(Task instructions): Lines with the string "toolbar" must each be copied from the listing.

(Supplied records):
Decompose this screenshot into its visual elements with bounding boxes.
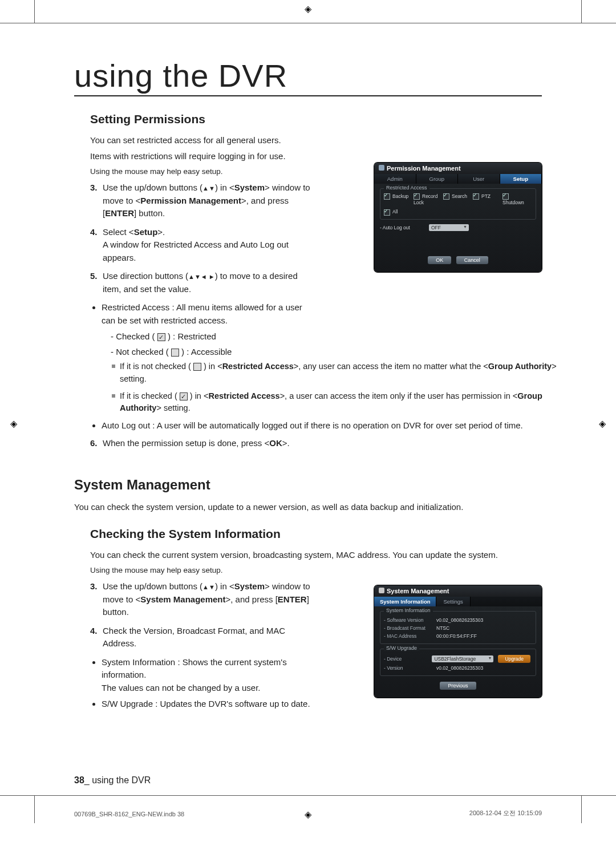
tab-setup[interactable]: Setup [500,174,542,184]
tab-user[interactable]: User [458,174,500,184]
registration-mark-icon: ◈ [599,418,606,428]
note-checked: If it is checked ( ) in <Restricted Acce… [112,390,568,415]
value-broadcast-format: NTSC [436,625,449,631]
dropdown-auto-logout[interactable]: OFF [429,224,469,231]
upgrade-button[interactable]: Upgrade [498,655,530,663]
step-4: Check the Version, Broadcast Format, and… [103,626,285,649]
previous-button[interactable]: Previous [440,682,476,690]
ok-button[interactable]: OK [428,256,451,264]
screenshot-permission-management: Permission Management Admin Group User S… [374,163,542,272]
row-auto-logout: - Auto Log out OFF [380,224,536,231]
bullet-sw-upgrade: S/W Upgrade : Updates the DVR's software… [102,698,313,711]
dropdown-device[interactable]: USB2FlashStorage [432,655,493,662]
tabs: System Information Settings [374,597,542,606]
checkbox-shutdown[interactable]: Shutdown [502,193,532,205]
tab-settings[interactable]: Settings [436,597,470,606]
fieldset-sw-upgrade: S/W Upgrade - Device USB2FlashStorage Up… [380,649,536,676]
page-footer: 38_ using the DVR [74,775,151,786]
value-software-version: v0.02_080826235303 [436,617,483,623]
checkbox-unchecked-icon [193,363,201,371]
note-not-checked: If it is not checked ( ) in <Restricted … [112,361,568,386]
legend: S/W Upgrade [384,645,419,651]
crop-line-bottom [0,795,616,796]
checkbox-all[interactable]: All [384,209,414,215]
value-mac-address: 00:00:F0:54:FF:FF [436,633,477,639]
crop-tick [581,796,582,823]
tabs: Admin Group User Setup [374,174,542,184]
step-5: Use direction buttons (▲▼◄ ►) to move to… [103,271,298,294]
panel-title: Permission Management [374,163,542,174]
heading-checking-system-info: Checking the System Information [90,527,542,541]
checkbox-backup[interactable]: Backup [384,193,414,205]
print-meta-left: 00769B_SHR-8162_ENG-NEW.indb 38 [74,811,184,817]
dash-checked: Checked ( ) : Restricted [111,330,542,343]
registration-mark-icon: ◈ [305,809,311,820]
heading-setting-permissions: Setting Permissions [90,112,542,126]
legend: System Information [384,608,433,613]
tab-group[interactable]: Group [416,174,459,184]
bullet-system-information: System Information : Shows the current s… [102,656,313,695]
crop-line-top [0,23,616,23]
print-meta-right: 2008-12-04 오전 10:15:09 [469,809,542,817]
step-4: Select <Setup>.A window for Restricted A… [103,227,289,262]
fieldset-system-information: System Information - Software Versionv0.… [380,611,536,644]
bullet-auto-logout: Auto Log out : A user will be automatica… [102,419,558,432]
crop-tick [581,0,582,23]
checkbox-checked-icon [157,333,165,341]
bullet-restricted-access: Restricted Access : All menu items allow… [102,301,313,327]
registration-mark-icon: ◈ [10,418,17,428]
text-intro: You can check the system version, update… [74,501,542,513]
cancel-button[interactable]: Cancel [456,256,488,264]
page-title: using the DVR [74,57,542,96]
step-3: Use the up/down buttons (▲▼) in <System>… [103,581,310,617]
step-6: When the permission setup is done, press… [103,438,290,448]
registration-mark-icon: ◈ [305,3,311,14]
checkbox-ptz[interactable]: PTZ [473,193,502,205]
text-hint: Using the mouse may help easy setup. [90,565,542,576]
tab-admin[interactable]: Admin [374,174,416,184]
text-intro: You can set restricted access for all ge… [90,134,542,147]
crop-tick [34,796,35,823]
screenshot-system-management: System Management System Information Set… [374,585,542,698]
panel-title: System Management [374,585,542,597]
checkbox-search[interactable]: Search [443,193,473,205]
checkbox-checked-icon [180,392,188,400]
dash-unchecked: Not checked ( ) : Accessible [111,346,542,359]
tab-system-information[interactable]: System Information [374,597,436,606]
crop-tick [34,0,35,23]
user-icon [379,165,384,171]
fieldset-restricted-access: Restricted Access Backup Record Lock Sea… [380,188,536,220]
text-intro: Items with restrictions will require log… [90,150,542,163]
legend: Restricted Access [384,185,429,191]
text-intro: You can check the current system version… [90,549,542,561]
value-upgrade-version: v0.02_080826235303 [436,665,483,671]
step-3: Use the up/down buttons (▲▼) in <System>… [103,183,310,218]
gear-icon [379,588,384,593]
checkbox-unchecked-icon [171,349,179,357]
heading-system-management: System Management [74,477,542,493]
checkbox-record-lock[interactable]: Record Lock [414,193,443,205]
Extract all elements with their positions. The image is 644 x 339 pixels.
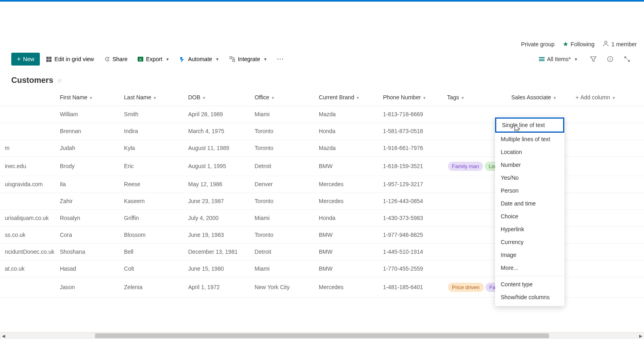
column-dob[interactable]: DOB▼: [183, 89, 250, 106]
cell-dob: June 19, 1983: [183, 226, 250, 243]
cell-office: Miami: [250, 260, 314, 277]
following-toggle[interactable]: ★ Following: [563, 40, 594, 48]
cell-first-name: Shoshana: [55, 243, 119, 260]
dropdown-item[interactable]: Yes/No: [495, 171, 564, 184]
dropdown-item[interactable]: Currency: [495, 236, 564, 249]
cell-empty: [571, 243, 644, 260]
cell-office: Toronto: [250, 193, 314, 210]
dropdown-item[interactable]: Multiple lines of text: [495, 133, 564, 146]
cell-brand: Mazda: [314, 106, 378, 123]
column-last-name[interactable]: Last Name▼: [119, 89, 183, 106]
cell-phone: 1-445-510-1914: [378, 243, 442, 260]
cell-brand: BMW: [314, 226, 378, 243]
excel-icon: X: [137, 56, 144, 62]
edit-grid-button[interactable]: Edit in grid view: [41, 53, 98, 65]
svg-text:X: X: [139, 58, 142, 62]
grid-icon: [45, 56, 52, 62]
cell-first-name: Cora: [55, 226, 119, 243]
integrate-button[interactable]: Integrate ▼: [225, 53, 271, 65]
new-button[interactable]: + New: [11, 53, 40, 66]
cell-brand: Mazda: [314, 140, 378, 156]
dropdown-item[interactable]: More...: [495, 261, 564, 274]
more-commands[interactable]: ···: [273, 53, 288, 65]
cell-partial: m: [0, 140, 55, 156]
chevron-down-icon: ▼: [202, 96, 206, 100]
column-tags[interactable]: Tags▼: [442, 89, 506, 106]
cell-last-name: Reese: [119, 176, 183, 193]
chevron-down-icon: ▼: [263, 57, 267, 62]
column-phone[interactable]: Phone Number▼: [378, 89, 442, 106]
cell-empty: [571, 260, 644, 277]
chevron-down-icon: ▼: [460, 96, 464, 100]
dropdown-item[interactable]: Date and time: [495, 197, 564, 210]
cell-partial: [0, 277, 55, 297]
dropdown-item[interactable]: Choice: [495, 210, 564, 223]
cell-last-name: Colt: [119, 260, 183, 277]
cell-phone: 1-957-129-3217: [378, 176, 442, 193]
person-icon: [603, 40, 609, 48]
automate-icon: [179, 56, 186, 62]
cell-last-name: Bell: [119, 243, 183, 260]
dropdown-item[interactable]: Number: [495, 158, 564, 171]
cell-phone: 1-618-159-3521: [378, 156, 442, 176]
cell-first-name: Rosalyn: [55, 210, 119, 226]
cell-office: Detroit: [250, 243, 314, 260]
export-button[interactable]: X Export ▼: [133, 53, 173, 65]
dropdown-item[interactable]: Single line of text: [495, 117, 564, 133]
add-column-dropdown: Single line of textMultiple lines of tex…: [495, 117, 564, 298]
cell-office: Detroit: [250, 156, 314, 176]
cell-dob: May 12, 1986: [183, 176, 250, 193]
dropdown-item[interactable]: Hyperlink: [495, 223, 564, 236]
cell-dob: December 13, 1981: [183, 243, 250, 260]
cell-empty: [571, 156, 644, 176]
chevron-down-icon: ▼: [271, 96, 275, 100]
cell-partial: inec.edu: [0, 156, 55, 176]
cell-empty: [571, 226, 644, 243]
share-icon: [103, 56, 110, 62]
cell-partial: [0, 106, 55, 123]
cell-first-name: Zahir: [55, 193, 119, 210]
dropdown-item[interactable]: Content type: [495, 278, 564, 291]
filter-button[interactable]: [588, 53, 599, 65]
cell-empty: [571, 277, 644, 297]
column-current-brand[interactable]: Current Brand▼: [314, 89, 378, 106]
cell-phone: 1-126-443-0854: [378, 193, 442, 210]
chevron-down-icon: ▼: [356, 96, 360, 100]
members-count[interactable]: 1 member: [603, 40, 637, 48]
column-first-name[interactable]: First Name▼: [55, 89, 119, 106]
cell-first-name: Brennan: [55, 123, 119, 140]
cell-partial: at.co.uk: [0, 260, 55, 277]
dropdown-item[interactable]: Person: [495, 184, 564, 197]
chevron-down-icon: ▼: [153, 96, 157, 100]
chevron-down-icon: ▼: [553, 96, 557, 100]
list-icon: [539, 57, 545, 61]
favorite-star[interactable]: ☆: [57, 77, 62, 84]
cell-last-name: Kyla: [119, 140, 183, 156]
expand-button[interactable]: [621, 53, 633, 65]
info-button[interactable]: [605, 53, 616, 65]
cell-empty: [571, 140, 644, 156]
cell-dob: August 11, 1989: [183, 140, 250, 156]
header-row: First Name▼ Last Name▼ DOB▼ Office▼ Curr…: [0, 89, 644, 106]
list-title-row: Customers ☆: [0, 68, 644, 89]
column-prev-partial[interactable]: [0, 89, 55, 106]
view-picker[interactable]: All Items* ▼: [535, 53, 582, 65]
dropdown-item[interactable]: Location: [495, 146, 564, 158]
share-button[interactable]: Share: [99, 53, 131, 65]
cell-last-name: Eric: [119, 156, 183, 176]
list-title: Customers: [11, 76, 53, 85]
column-sales-associate[interactable]: Sales Associate▼: [506, 89, 570, 106]
add-column-header[interactable]: +Add column▼: [571, 89, 644, 106]
cell-office: Denver: [250, 176, 314, 193]
automate-button[interactable]: Automate ▼: [175, 53, 223, 65]
cell-brand: Mercedes: [314, 193, 378, 210]
cell-dob: June 15, 1980: [183, 260, 250, 277]
chevron-down-icon: ▼: [165, 57, 169, 62]
cell-brand: BMW: [314, 243, 378, 260]
cell-last-name: Zelenia: [119, 277, 183, 297]
dropdown-item[interactable]: Image: [495, 249, 564, 261]
cell-partial: nciduntDonec.co.uk: [0, 243, 55, 260]
dropdown-item[interactable]: Show/hide columns: [495, 291, 564, 298]
cell-dob: March 4, 1975: [183, 123, 250, 140]
column-office[interactable]: Office▼: [250, 89, 314, 106]
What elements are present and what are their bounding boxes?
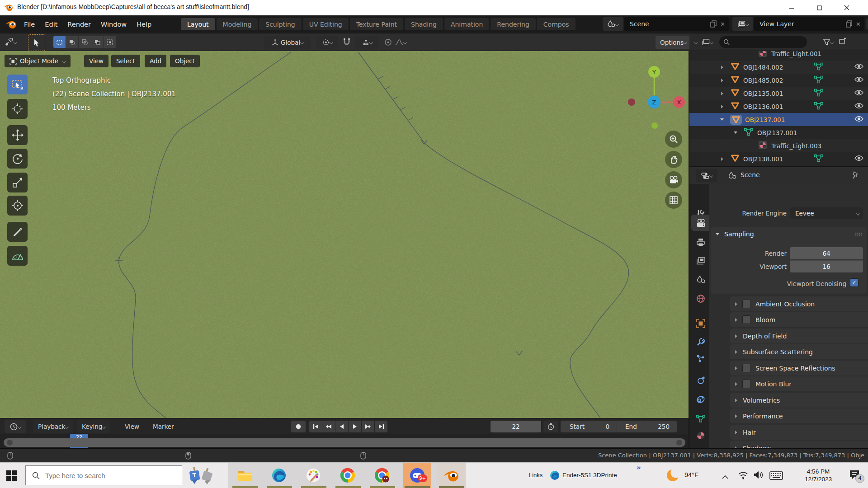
select-mode-extend-button[interactable]: [66, 36, 78, 48]
section-screen-space-reflections[interactable]: Screen Space Reflections: [730, 361, 868, 375]
outliner-row[interactable]: OBJ2135.001: [689, 87, 868, 100]
section-volumetrics[interactable]: Volumetrics: [730, 393, 868, 408]
jump-to-end-button[interactable]: [375, 421, 387, 432]
active-tool-select-box[interactable]: [28, 34, 45, 51]
display-mode-dropdown[interactable]: [702, 39, 713, 46]
tab-render[interactable]: [693, 215, 708, 230]
action-center-button[interactable]: 4: [849, 469, 860, 481]
blender-logo-icon[interactable]: [5, 19, 17, 31]
viewport-menu-view[interactable]: View: [84, 55, 108, 67]
menu-render[interactable]: Render: [62, 21, 96, 28]
proportional-editing-icon[interactable]: [384, 38, 392, 48]
links-toolbar-label[interactable]: Links: [529, 472, 542, 479]
section-motion-blur[interactable]: Motion Blur: [730, 376, 868, 391]
section-subsurface-scattering[interactable]: Subsurface Scattering: [730, 344, 868, 359]
panel-grip-icon[interactable]: [855, 232, 863, 236]
menu-help[interactable]: Help: [132, 21, 156, 28]
tab-layout[interactable]: Layout: [181, 18, 215, 30]
eye-icon[interactable]: [854, 89, 863, 97]
record-button[interactable]: [291, 421, 306, 432]
search-input[interactable]: [44, 471, 173, 480]
eye-icon[interactable]: [854, 116, 863, 123]
tab-modeling[interactable]: Modeling: [217, 18, 258, 30]
file-explorer-icon[interactable]: [237, 469, 253, 484]
expand-icon[interactable]: [721, 92, 723, 95]
pivot-point-dropdown[interactable]: [316, 36, 338, 49]
timeline-menu-playback[interactable]: Playback: [33, 420, 73, 433]
collapse-icon[interactable]: [720, 118, 724, 121]
expand-icon[interactable]: [721, 79, 723, 82]
region-divider[interactable]: [689, 51, 689, 448]
volume-icon[interactable]: [753, 470, 764, 481]
clock[interactable]: 4:56 PM 12/7/2023: [797, 468, 840, 483]
minimize-button[interactable]: [778, 0, 805, 15]
start-value[interactable]: 0: [605, 423, 609, 430]
axis-y-neg-button[interactable]: [651, 122, 658, 129]
pin-icon[interactable]: [851, 171, 859, 181]
tab-rendering[interactable]: Rendering: [491, 18, 536, 30]
select-mode-subtract-button[interactable]: [79, 36, 91, 48]
viewport-menu-select[interactable]: Select: [111, 55, 140, 67]
motion-blur-checkbox[interactable]: [742, 380, 751, 388]
select-mode-new-button[interactable]: [53, 36, 66, 48]
tool-header-dropdown[interactable]: [5, 36, 17, 48]
eye-icon[interactable]: [854, 63, 863, 71]
select-mode-invert-button[interactable]: [91, 36, 104, 48]
section-depth-of-field[interactable]: Depth of Field: [730, 328, 868, 343]
paint-app-icon[interactable]: [306, 468, 321, 484]
denoising-checkbox[interactable]: ✓: [850, 278, 859, 287]
start-button[interactable]: [6, 470, 17, 483]
mode-dropdown[interactable]: Object Mode: [5, 55, 71, 67]
expand-icon[interactable]: [721, 66, 723, 69]
end-value[interactable]: 250: [658, 423, 670, 430]
render-engine-dropdown[interactable]: Eevee: [790, 207, 863, 219]
toolbar-overflow-chevrons[interactable]: »: [637, 464, 641, 472]
ao-checkbox[interactable]: [742, 300, 751, 308]
timeline-menu-marker[interactable]: Marker: [153, 423, 174, 430]
tool-annotate-button[interactable]: [7, 222, 28, 242]
tool-transform-button[interactable]: [7, 196, 28, 216]
transform-orientation-dropdown[interactable]: Global: [264, 36, 311, 49]
editor-type-dropdown[interactable]: [696, 169, 717, 182]
toggle-grid-button[interactable]: [665, 192, 682, 209]
outliner-row-selected[interactable]: OBJ2137.001: [689, 113, 868, 126]
menu-file[interactable]: File: [19, 21, 40, 28]
scene-selector[interactable]: Scene ✕: [624, 17, 729, 31]
tool-cursor-button[interactable]: [7, 99, 28, 119]
ssr-checkbox[interactable]: [742, 364, 751, 372]
view-layer-selector[interactable]: View Layer ✕: [754, 17, 864, 31]
jump-to-start-button[interactable]: [309, 421, 322, 432]
section-ambient-occlusion[interactable]: Ambient Occlusion: [730, 296, 868, 311]
edge-link-icon[interactable]: [550, 470, 560, 480]
section-hair[interactable]: Hair: [730, 425, 868, 440]
section-bloom[interactable]: Bloom: [730, 312, 868, 327]
scrollbar-handle-left[interactable]: [7, 440, 13, 446]
new-scene-icon[interactable]: [710, 20, 717, 28]
unlink-scene-icon[interactable]: ✕: [720, 21, 725, 28]
next-keyframe-button[interactable]: [362, 421, 374, 432]
viewport-menu-object[interactable]: Object: [170, 55, 200, 67]
expand-icon[interactable]: [721, 105, 723, 108]
edge-browser-icon[interactable]: [272, 468, 286, 484]
remove-view-layer-icon[interactable]: ✕: [856, 21, 861, 28]
chrome-browser-icon[interactable]: [340, 468, 355, 484]
temperature-label[interactable]: 94°F: [684, 471, 698, 479]
expand-icon[interactable]: [721, 157, 723, 161]
tab-animation[interactable]: Animation: [444, 18, 489, 30]
collapse-icon[interactable]: [734, 131, 737, 134]
menu-window[interactable]: Window: [96, 21, 132, 28]
tool-scale-button[interactable]: [7, 173, 28, 192]
filter-dropdown[interactable]: [823, 39, 833, 46]
viewport-menu-add[interactable]: Add: [145, 55, 166, 67]
new-view-layer-icon[interactable]: [846, 20, 853, 28]
outliner-row[interactable]: Traffic_Light.003: [689, 139, 868, 152]
options-button[interactable]: Options: [656, 36, 691, 49]
wifi-icon[interactable]: [738, 470, 749, 481]
tab-object-data[interactable]: [693, 411, 708, 426]
outliner-row[interactable]: OBJ2137.001: [689, 126, 868, 139]
workspace-add-icon[interactable]: [866, 19, 868, 29]
active-app-tile[interactable]: [438, 463, 466, 488]
tab-uv-editing[interactable]: UV Editing: [303, 18, 349, 30]
tab-constraints[interactable]: [693, 392, 708, 407]
timeline-menu-view[interactable]: View: [125, 423, 139, 430]
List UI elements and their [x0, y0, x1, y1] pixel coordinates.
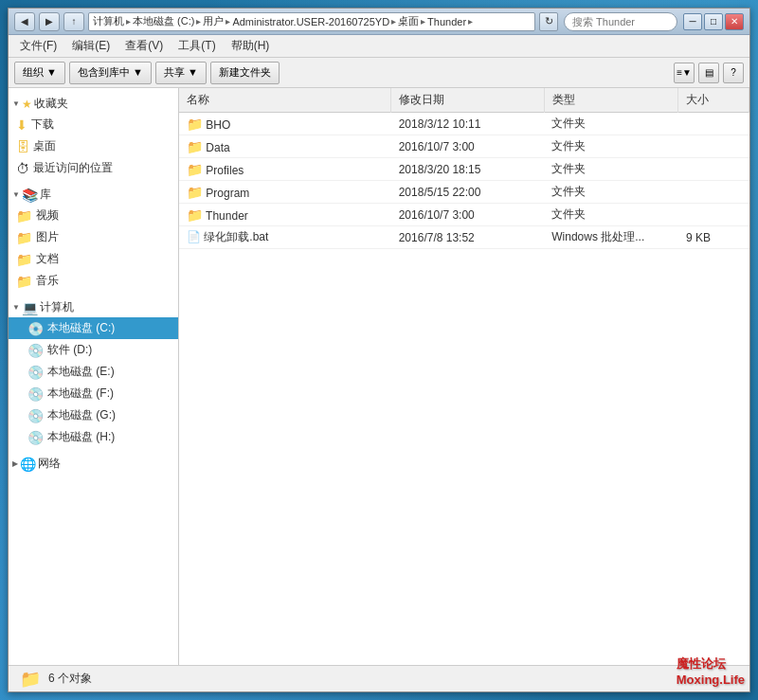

(Solution to the exercise):
links-toolbar-label[interactable]: Links: [529, 472, 542, 479]
toolbar-overflow-chevrons[interactable]: »: [637, 464, 641, 472]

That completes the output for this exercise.